KNN as a Feature Engine with Imbalanced Data (Part 2/2)

EXECUTIVE OVERVEIW

KNN as a Feature Engine can aid in ensemble learning by quantifying anecdotal knowledge through supervised machine learning.

A good example would be targeting a minority group of customers who are known to have a desirable trait (e.g., similar features/patterns in customer behavior indicative of higher ‘value’ buyers, etc.).

Part two of this two-part series incorporates the KNN Feature Engine from part one into different ensemble models and reviews the findings.

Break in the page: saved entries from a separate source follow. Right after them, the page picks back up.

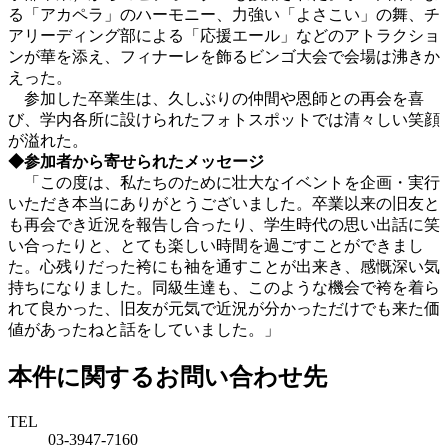
る「アカペラ」のハーモニー、力強い「よさこい」の舞、チ
アリーディング部による「応援エール」などのアトラクショ
ンが華を添え、フィナーレを飾るビンゴ大会で会場は沸きか
えった。
参加した卒業生は、久しぶりの仲間や恩師との再会を喜
び、学内各所に設けられたフォトスポットでは清々しい笑顔
が溢れた。
◆参加者から寄せられたメッセージ
「この度は、私たちのために壮大なイベントを企画・実行
いただき本当にありがとうございました。卒業以来の旧友と
も再会でき近況を報告し合ったり、学生時代の思い出話に笑
い合ったりと、とても楽しい時間を過ごすことができまし
た。心残りだった袴にも袖を通すことが出来き、感慨深い気
持ちになりました。同級生達も、このような機会で袴を着ら
れて良かった、旧友が元気で近況が分かっただけでも来た価
値があったねと話をしていました。」
本件に関するお問い合わせ先
TEL
03-3947-7160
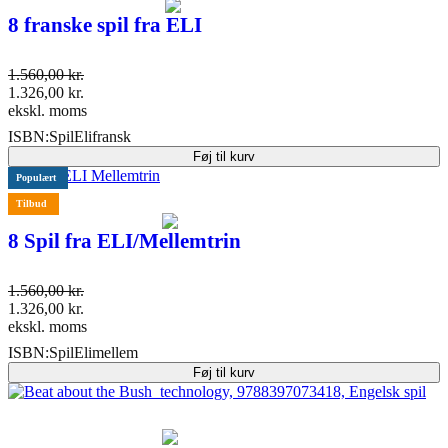
8 franske spil fra ELI
1.560,00
kr.
1.326,00
kr.
ekskl. moms
ISBN:
SpilElifransk
Føj til kurv
Populært
Tilbud
8 Spil fra ELI/Mellemtrin
1.560,00
kr.
1.326,00
kr.
ekskl. moms
ISBN:
SpilElimellem
Føj til kurv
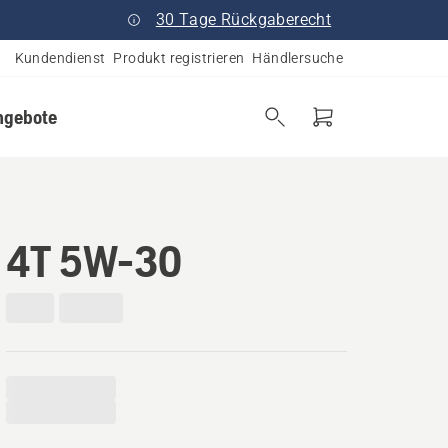
30 Tage Rückgaberecht
Kundendienst
Produkt registrieren
Händlersuche
ngebote
4T 5W-30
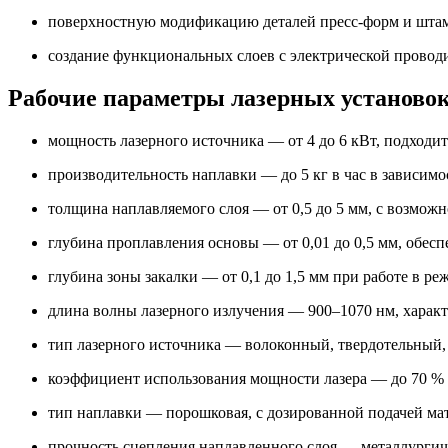
поверхностную модификацию деталей пресс-форм и штам
создание функциональных слоев с электрической провод
Рабочие параметры лазерных установо
мощность лазерного источника — от 4 до 6 кВт, подходи
производительность наплавки — до 5 кг в час в зависим
толщина наплавляемого слоя — от 0,5 до 5 мм, с возмо
глубина проплавления основы — от 0,01 до 0,5 мм, обесп
глубина зоны закалки — от 0,1 до 1,5 мм при работе в р
длина волны лазерного излучения — 900–1070 нм, характ
тип лазерного источника — волоконный, твердотельный
коэффициент использования мощности лазера — до 70 %
тип наплавки — порошковая, с дозированной подачей мат
прочность сцепления наплавленного слоя — металлургиче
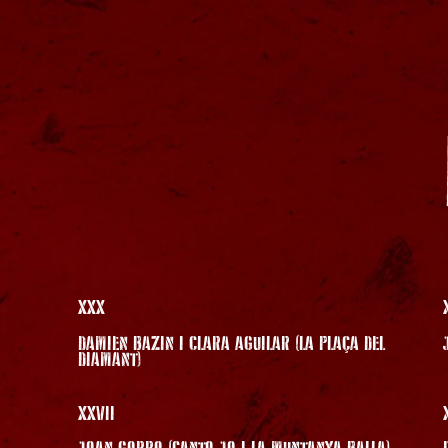
XXX
DAMIEN BAZIN I CLARA AGUILAR (LA PLAÇA DEL
DIAMANT)
XXVII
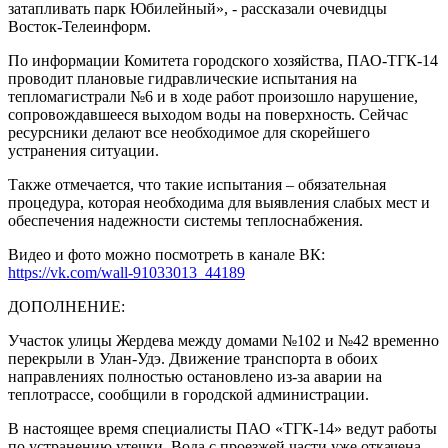
затапливать парк Юбилейный», - рассказали очевидцы
Восток-Телеинформ.
По информации Комитета городского хозяйства, ПАО-ТГК-14
проводит плановые гидравлические испытания на
тепломагистрали №6 и в ходе работ произошло нарушение,
сопровождавшееся выходом воды на поверхность. Сейчас
ресурсники делают все необходимое для скорейшего
устранения ситуации.
Также отмечается, что такие испытания – обязательная
процедура, которая необходима для выявления слабых мест и
обеспечения надежности системы теплоснабжения.
Видео и фото можно посмотреть в канале ВК:
https://vk.com/wall-91033013_44189
ДОПОЛНЕНИЕ:
Участок улицы Жердева между домами №102 и №42 временно
перекрыли в Улан-Удэ. Движение транспорта в обоих
направлениях полностью остановлено из-за аварии на
теплотрассе, сообщили в городской администрации.
В настоящее время специалисты ПАО «ТГК-14» ведут работы
по устранению утечки. Вода с проезжей части уже откачена,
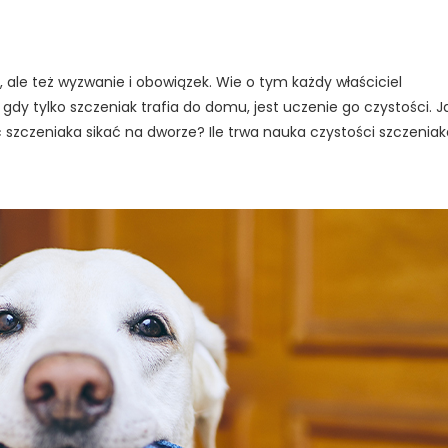
le też wyzwanie i obowiązek. Wie o tym każdy właściciel
dy tylko szczeniak trafia do domu, jest uczenie go czystości. J
szczeniaka sikać na dworze? Ile trwa nauka czystości szczenia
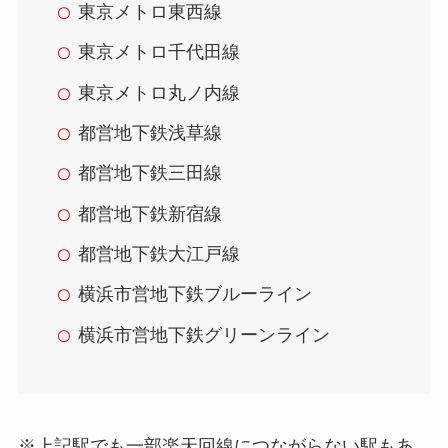
東京メトロ東西線
東京メトロ千代田線
東京メトロ丸ノ内線
都営地下鉄浅草線
都営地下鉄三田線
都営地下鉄新宿線
都営地下鉄大江戸線
横浜市営地下鉄ブルーライン
横浜市営地下鉄グリーンライン
※上記駅でも一部楽天回線につながらない駅もあ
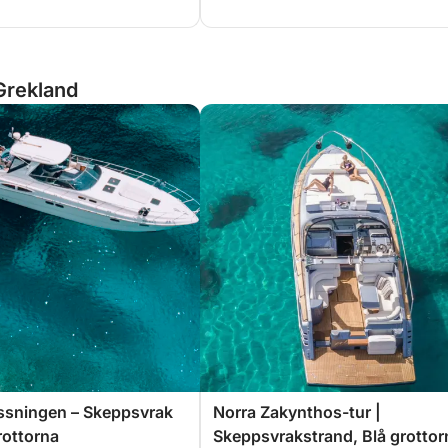
Grekland
ssningen – Skeppsvrak
Norra Zakynthos-tur |
rottorna
Skeppsvrakstrand, Blå grottor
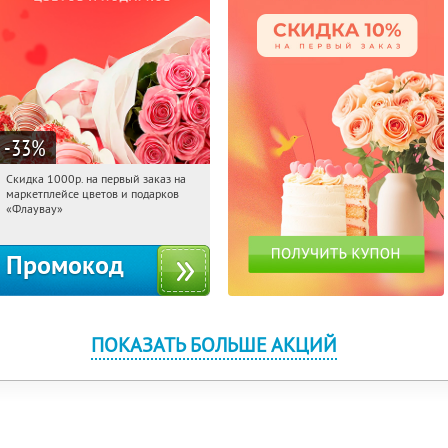
-33
%
Скидка 1000р. на первый заказ на
04:00:41
Получили:
18
маркетплейсе цветов и подарков
Россия
«Флаувау»
Промокод
ПОКАЗАТЬ БОЛЬШЕ АКЦИЙ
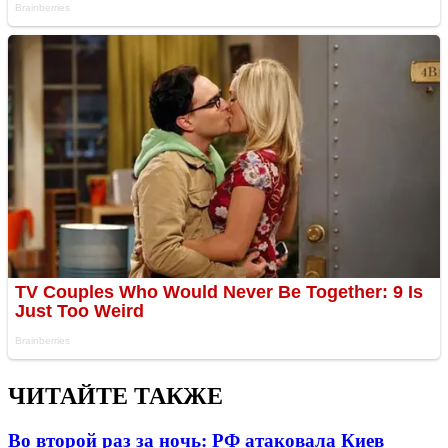
ЧИТАЙТЕ ТАКЖЕ
Во второй раз за ночь: РФ атаковала Киев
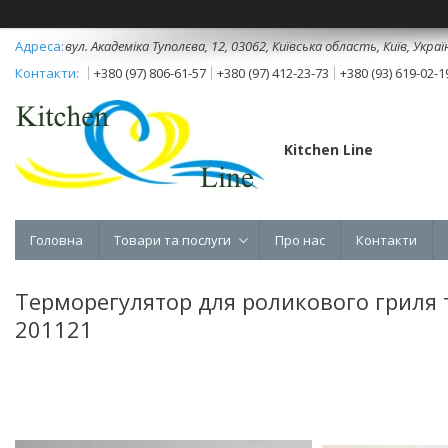
вул. Академіка Туполєва, 12, 03062, Київська область, Київ, Украї
+380 (97) 806-61-57
+380 (97) 412-23-73
+380 (93) 619-02-1
Kitchen Line
Головна
Товари та послуги
Про нас
Контакти
Терморегулятор для роликового гриля 
201121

UPDATE 8/8/2023: Full code can be found on Github

THE DETAILS

The full model can be reviewed here! We walk through the code to help you understand this template, fast!

Part One (Updates)
Code: KNN as a Feature Engine (Part One Updated)
Code: Testing K (Part One Updated)
Code: Ensemble Learning (Part Two)
Part Two
Final Considerations
Addendum: Part 1 Updates
- Code Overview
- Training Model Outputs

Part One (Updates)

Since the last post, there have been momentous changes to the code that warrant a part one update. In this section, we will go over the high-level details (as it pertains to continuing with part two) so that we can continue with our ‘ensemble-journey’.

Summary part one updates:

The prototype ‘bias’ feature is now working! This allows us to train, fit, and generalize models as the data has real abnormalities to exploit.
A validate/test/deploy paradigm has been adopted allowing us to test trained models on a hold-out set to authenticate generalization capabilities! This also allows us to control data leakage enabling stronger, more reliant models!
An ensemble of changes – including new functions, loops, and other coding enhancements- makes the code more resilient, readable, functionable, and robust than before!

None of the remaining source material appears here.